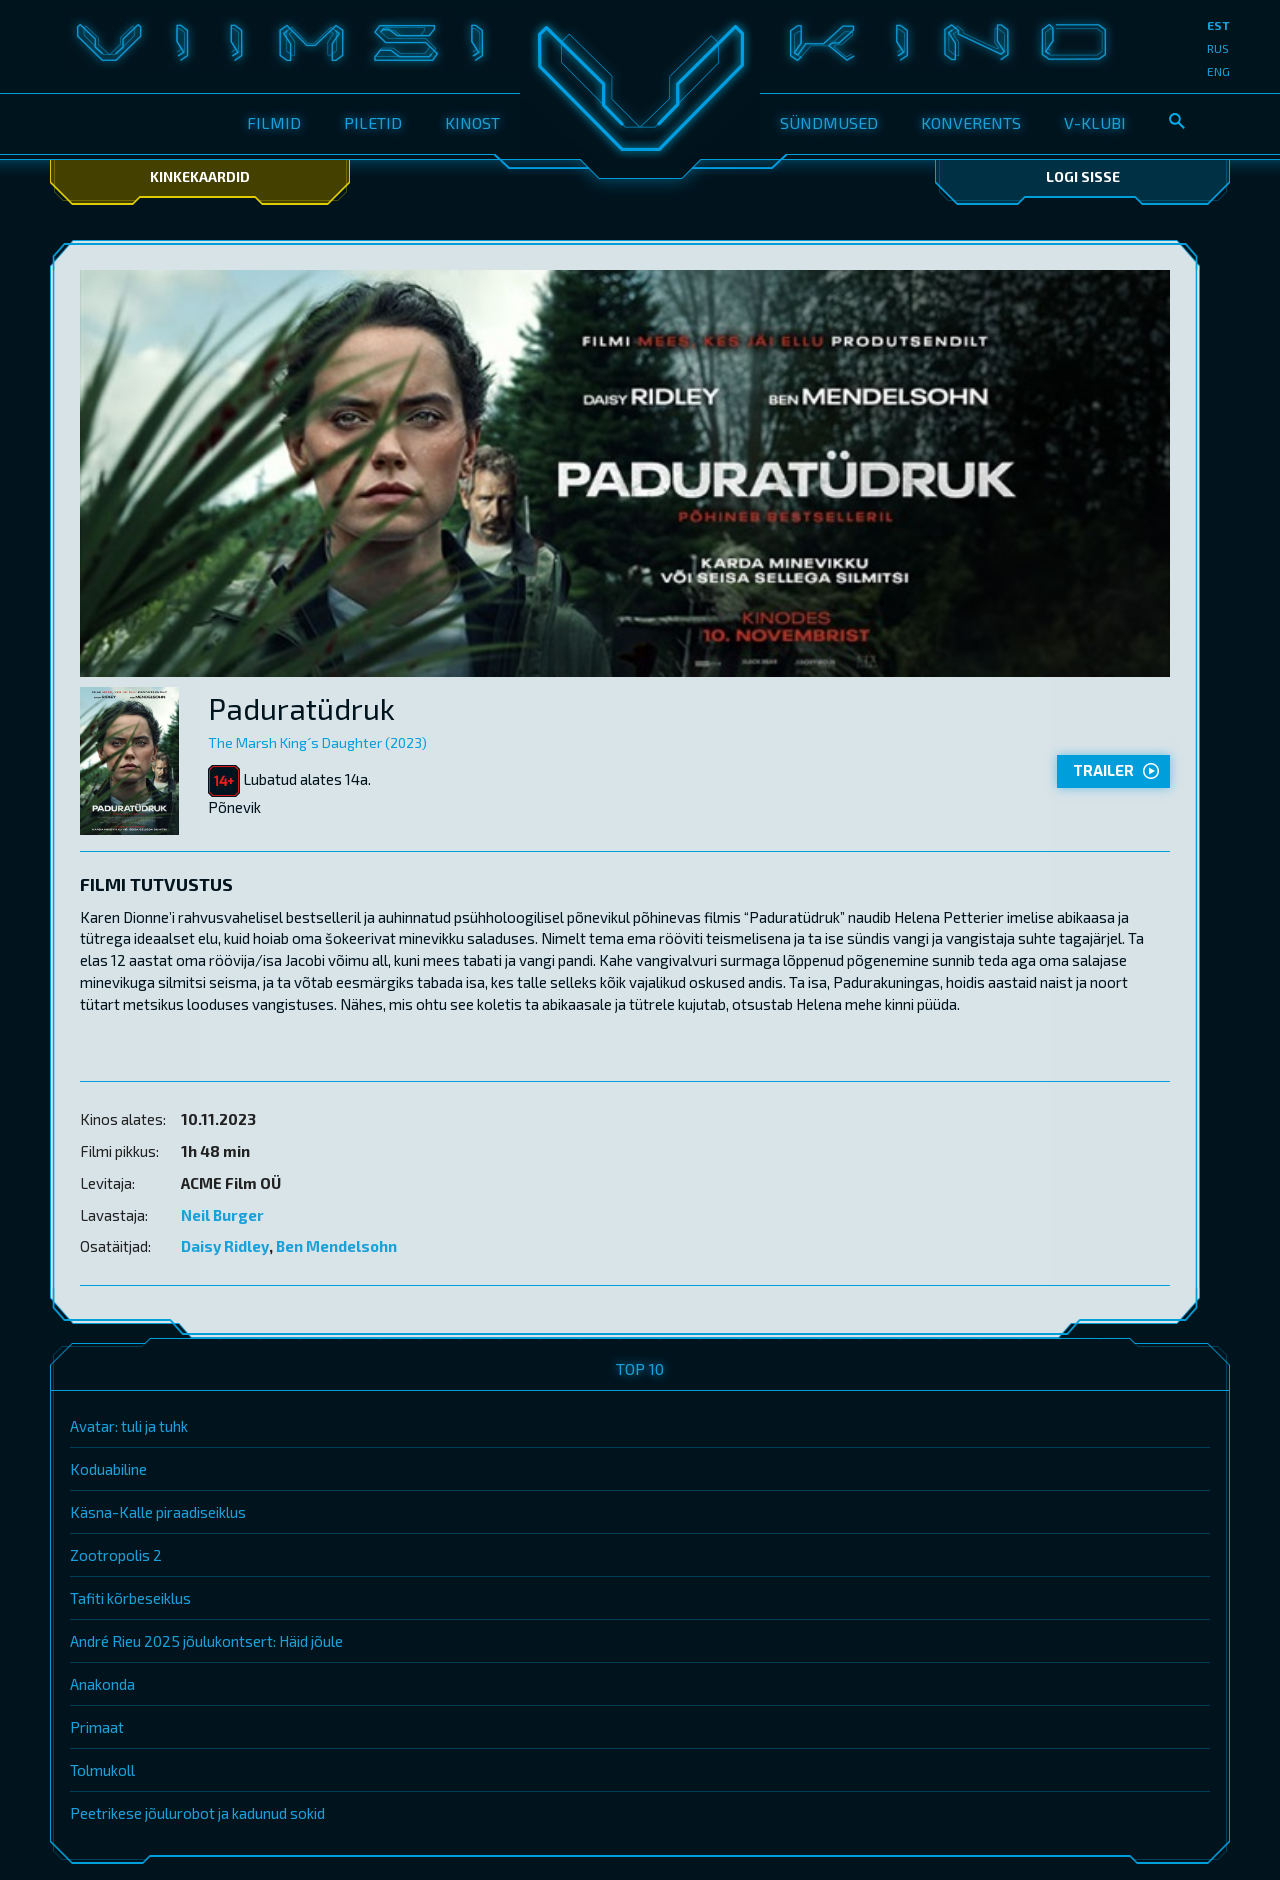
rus (1218, 48)
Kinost (472, 122)
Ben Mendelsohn (336, 1246)
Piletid (373, 122)
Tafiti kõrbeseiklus (130, 1598)
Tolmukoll (102, 1770)
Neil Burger (222, 1215)
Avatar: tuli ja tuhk (129, 1426)
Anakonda (102, 1684)
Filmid (274, 122)
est (1218, 25)
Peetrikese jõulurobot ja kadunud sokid (197, 1813)
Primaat (97, 1727)
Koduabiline (108, 1469)
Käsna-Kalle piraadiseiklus (158, 1512)
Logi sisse (1083, 176)
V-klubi (1095, 122)
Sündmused (829, 122)
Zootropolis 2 (116, 1555)
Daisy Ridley (225, 1246)
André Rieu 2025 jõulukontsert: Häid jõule (206, 1641)
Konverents (971, 122)
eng (1218, 71)
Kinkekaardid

**To do:** The records above should be retyped in full and exactly; omit the pictures.

**Task answer:**
rus (1218, 48)
Kinost (472, 122)
Ben Mendelsohn (336, 1246)
Piletid (373, 122)
Tafiti kõrbeseiklus (130, 1598)
Tolmukoll (102, 1770)
Neil Burger (222, 1215)
Avatar: tuli ja tuhk (129, 1426)
Anakonda (102, 1684)
Filmid (274, 122)
est (1218, 25)
Peetrikese jõulurobot ja kadunud sokid (197, 1813)
Primaat (97, 1727)
Koduabiline (108, 1469)
Käsna-Kalle piraadiseiklus (158, 1512)
Logi sisse (1083, 176)
V-klubi (1095, 122)
Sündmused (829, 122)
Zootropolis 2 (116, 1555)
Daisy Ridley (225, 1246)
André Rieu 2025 jõulukontsert: Häid jõule (206, 1641)
Konverents (971, 122)
eng (1218, 71)
Kinkekaardid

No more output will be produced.